Additionally, the long-term use of dexamethasone may have several negative impacts, such as cushingoid symptoms, weight gain, hyperglycemia, hypertension, acne, dyspepsia, edema, anxiety, insomnia, depression, and infection. Reducing, tapering, or withholding dexamethasone premedication strategies may minimize the adverse effects of steroid use. However, our retrospective study could not determine whether the women who received steroid premedication experienced such unfavorable reactions, and further prospective studies are warranted to identify these unacceptable consequences. Preclinical studies found that dexamethasone rendered cancer cells resistant to paclitaxel infusion. Sui M et al. found that premedication with dexamethasone affected the cytotoxic effects of paclitaxel on morphological abnormalities and apoptosis in cells [9]. Hou et al. described that premedication with dexamethasone reduced the inhibitory effect of paclitaxel on tumor growth in mice with ovarian carcinoma xenografts compared with mice treated with paclitaxel alone [10]. Therefore, withholding the dexamethasone protocol should be widespread not only in patients at high risk of steroid-induced side effects, but also in patients in whom excellent outcomes are a priority.

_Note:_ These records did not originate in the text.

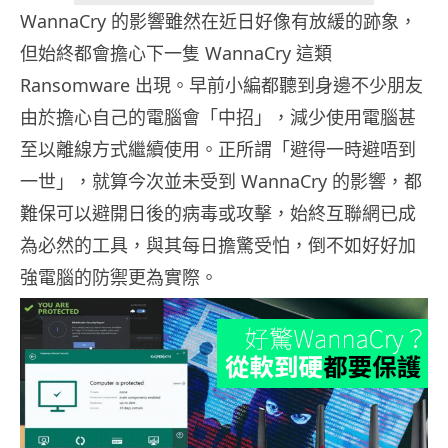
WannaCry 的影響雖然在近日好像有放緩的跡象，
但始終都會擔心下一隻 WannaCry 這類
Ransomware 出現。早前小編都聽到身邊不少朋友
由於擔心自己的電腦會「中招」，減少使用電腦甚
至以離線方式繼續使用。正所謂「避得一時避唔到
一世」，就算今次並未受到 WannaCry 的影響，都
難保可以避開日後的病毒或攻擊，始終互聯網已成
為必然的工具，與其每日擔驚受怕，倒不如好好加
強電腦的防禦更為實際。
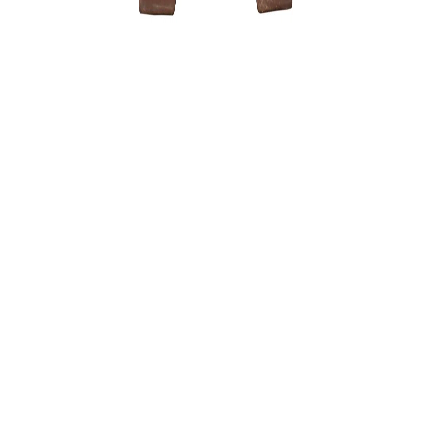
Sesbania
150,00
€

Our retrospective observational study has several limitations. First, even though we included only women with early breast cancer who received more than 6 cycles of weekly paclitaxel chemotherapy, the number of women in this study is small, and this might have affected the reported incidence of HSR. Second, the HSR to paclitaxel was determined by the retrospective review of medical records, and minor reactions may not have been reported. Finally, the adverse effects of steroid use were not identified in this study; thus, further large prospective studies are warranted to validate all comprehensive outcomes.

Conclusion

Withholding premedication with dexamethasone in patients who do not experience hypersensitivity reactions during first few weeks of weekly paclitaxel administration is feasible, and appears to yield a similar incidence of HSR. However, a prospective study to identify the optimal schedule of premedication with dexamethasone for use with the widespread paclitaxel chemotherapy adjuvant regimen is warranted.